• [ACTIVITY]:
Every line below needs to be printed again exactly, without any of its pictures.

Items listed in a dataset
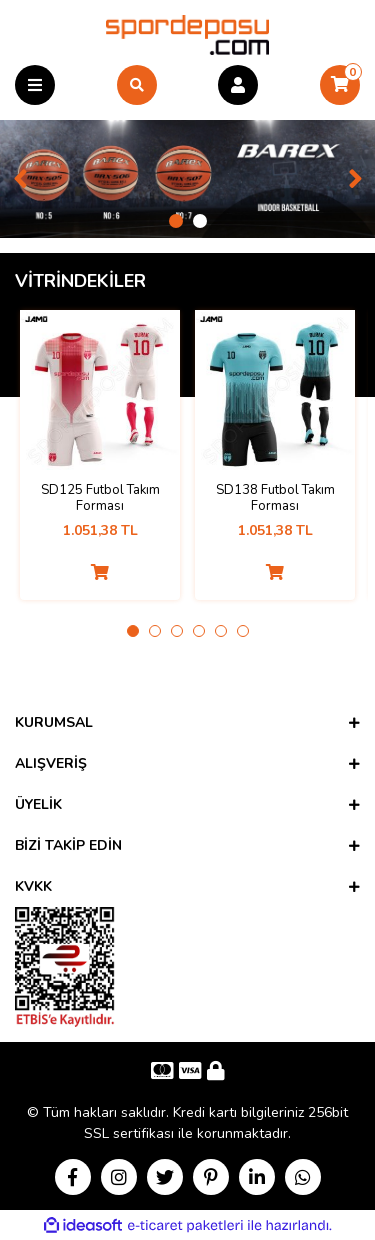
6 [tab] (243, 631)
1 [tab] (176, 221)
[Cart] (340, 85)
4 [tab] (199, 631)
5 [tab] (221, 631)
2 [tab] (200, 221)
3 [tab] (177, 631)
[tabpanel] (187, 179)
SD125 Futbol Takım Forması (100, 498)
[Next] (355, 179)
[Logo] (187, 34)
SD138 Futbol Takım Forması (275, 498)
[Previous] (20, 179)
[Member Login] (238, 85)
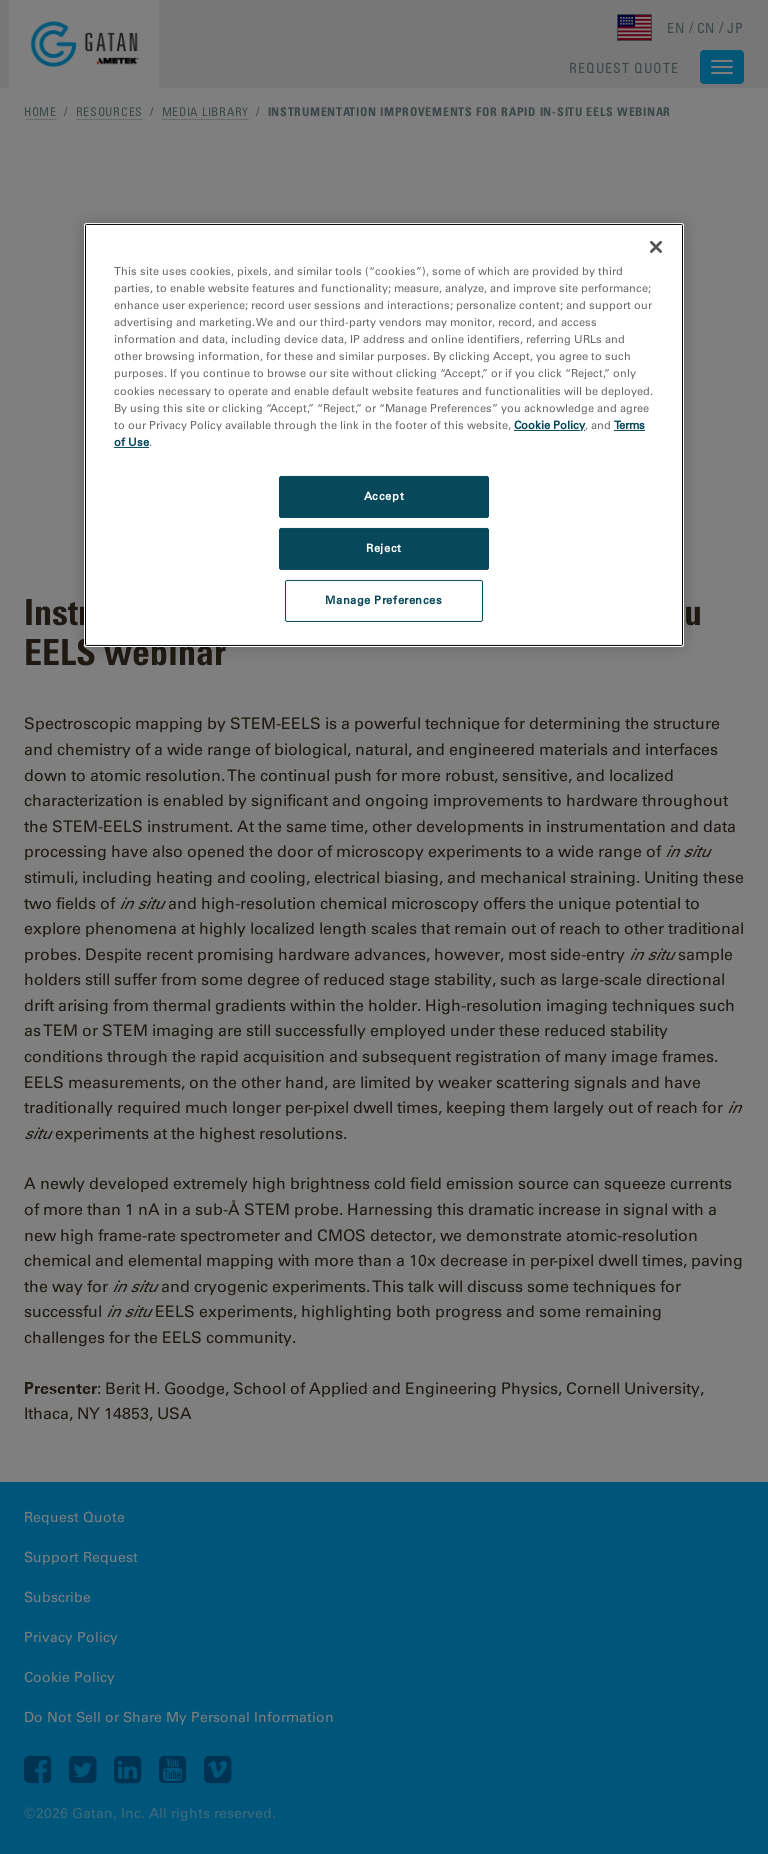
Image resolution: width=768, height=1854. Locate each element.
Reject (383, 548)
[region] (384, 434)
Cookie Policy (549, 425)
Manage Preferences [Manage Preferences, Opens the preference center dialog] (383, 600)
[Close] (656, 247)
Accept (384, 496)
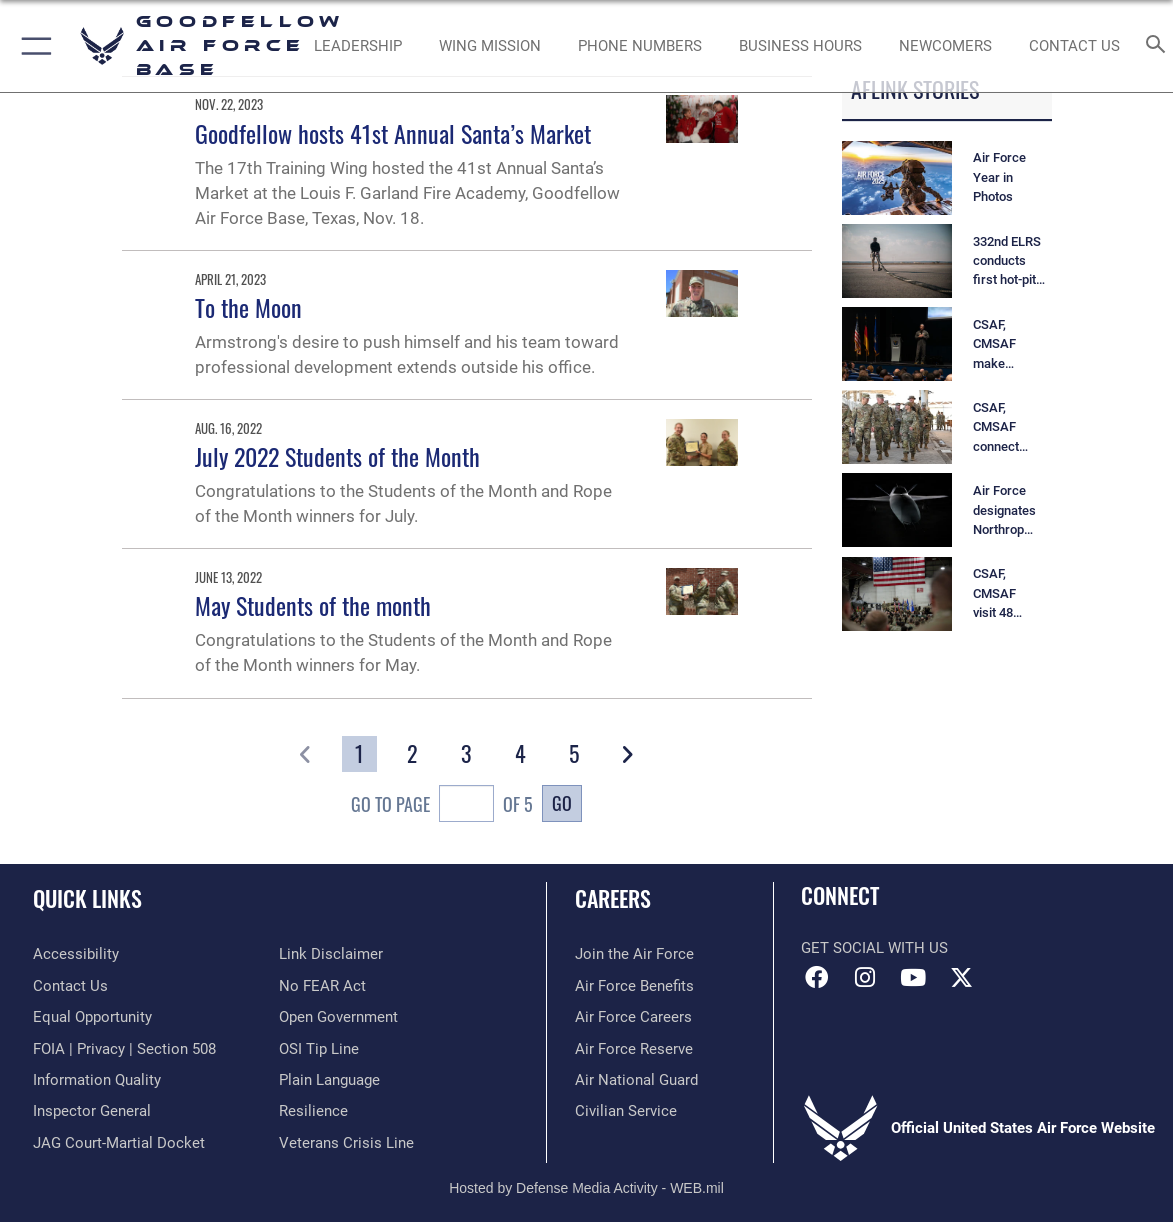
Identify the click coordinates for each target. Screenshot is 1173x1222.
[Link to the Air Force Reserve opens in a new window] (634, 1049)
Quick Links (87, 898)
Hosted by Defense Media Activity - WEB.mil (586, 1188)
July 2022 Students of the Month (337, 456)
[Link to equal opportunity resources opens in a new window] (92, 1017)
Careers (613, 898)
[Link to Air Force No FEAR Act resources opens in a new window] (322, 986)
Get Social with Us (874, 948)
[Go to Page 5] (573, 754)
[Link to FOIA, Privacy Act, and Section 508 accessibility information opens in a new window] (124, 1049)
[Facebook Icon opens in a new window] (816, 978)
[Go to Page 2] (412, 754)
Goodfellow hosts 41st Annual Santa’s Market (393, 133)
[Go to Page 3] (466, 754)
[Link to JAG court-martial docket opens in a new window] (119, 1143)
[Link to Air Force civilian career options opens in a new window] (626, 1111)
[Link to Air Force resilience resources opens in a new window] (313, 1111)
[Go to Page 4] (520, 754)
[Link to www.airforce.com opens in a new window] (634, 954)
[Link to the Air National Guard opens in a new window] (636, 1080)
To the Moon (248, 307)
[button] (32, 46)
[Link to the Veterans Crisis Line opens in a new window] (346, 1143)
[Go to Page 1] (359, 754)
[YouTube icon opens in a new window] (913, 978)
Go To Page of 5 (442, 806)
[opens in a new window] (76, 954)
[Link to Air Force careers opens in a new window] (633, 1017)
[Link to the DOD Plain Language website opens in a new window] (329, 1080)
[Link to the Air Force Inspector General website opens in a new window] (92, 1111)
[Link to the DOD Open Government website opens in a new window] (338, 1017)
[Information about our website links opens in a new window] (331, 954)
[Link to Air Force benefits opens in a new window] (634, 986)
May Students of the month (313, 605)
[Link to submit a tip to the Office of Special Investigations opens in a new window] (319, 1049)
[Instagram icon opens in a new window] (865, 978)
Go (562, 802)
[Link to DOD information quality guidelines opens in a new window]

• [EXERCISE ANSWER]:
6 [tab] (243, 631)
1 [tab] (176, 221)
[Cart] (340, 85)
4 [tab] (199, 631)
5 [tab] (221, 631)
2 [tab] (200, 221)
3 [tab] (177, 631)
[tabpanel] (187, 179)
SD125 Futbol Takım Forması (100, 498)
[Next] (355, 179)
[Logo] (187, 34)
SD138 Futbol Takım Forması (275, 498)
[Previous] (20, 179)
[Member Login] (238, 85)
Image resolution: width=768, height=1854. Locate each element.
Reject (383, 548)
[region] (384, 434)
Cookie Policy (549, 425)
Manage Preferences [Manage Preferences, Opens the preference center dialog] (383, 600)
[Close] (656, 247)
Accept (384, 496)
Identify the click coordinates for each target. Screenshot is 1173x1222.
[Link to the Air Force Reserve opens in a new window] (634, 1049)
Quick Links (87, 898)
Hosted by Defense Media Activity - WEB.mil (586, 1188)
July 2022 Students of the Month (337, 456)
[Link to equal opportunity resources opens in a new window] (92, 1017)
Careers (613, 898)
[Link to Air Force No FEAR Act resources opens in a new window] (322, 986)
Get Social with Us (874, 948)
[Go to Page 5] (573, 754)
[Link to FOIA, Privacy Act, and Section 508 accessibility information opens in a new window] (124, 1049)
[Facebook Icon opens in a new window] (816, 978)
[Go to Page 2] (412, 754)
Goodfellow hosts 41st Annual Santa’s Market (393, 133)
[Go to Page 3] (466, 754)
[Link to JAG court-martial docket opens in a new window] (119, 1143)
[Link to Air Force civilian career options opens in a new window] (626, 1111)
[Link to Air Force resilience resources opens in a new window] (313, 1111)
[Go to Page 4] (520, 754)
[Link to www.airforce.com opens in a new window] (634, 954)
[Link to the Air National Guard opens in a new window] (636, 1080)
To the Moon (248, 307)
[button] (32, 46)
[Link to the Veterans Crisis Line opens in a new window] (346, 1143)
[Go to Page 1] (359, 754)
[YouTube icon opens in a new window] (913, 978)
Go To Page of 5 (442, 806)
[opens in a new window] (76, 954)
[Link to Air Force careers opens in a new window] (633, 1017)
[Link to the DOD Plain Language website opens in a new window] (329, 1080)
[Link to the Air Force Inspector General website opens in a new window] (92, 1111)
[Link to the DOD Open Government website opens in a new window] (338, 1017)
[Information about our website links opens in a new window] (331, 954)
[Link to Air Force benefits opens in a new window] (634, 986)
May Students of the month (313, 605)
[Link to submit a tip to the Office of Special Investigations opens in a new window] (319, 1049)
[Instagram icon opens in a new window] (865, 978)
Go (562, 802)
[Link to DOD information quality guidelines opens in a new window]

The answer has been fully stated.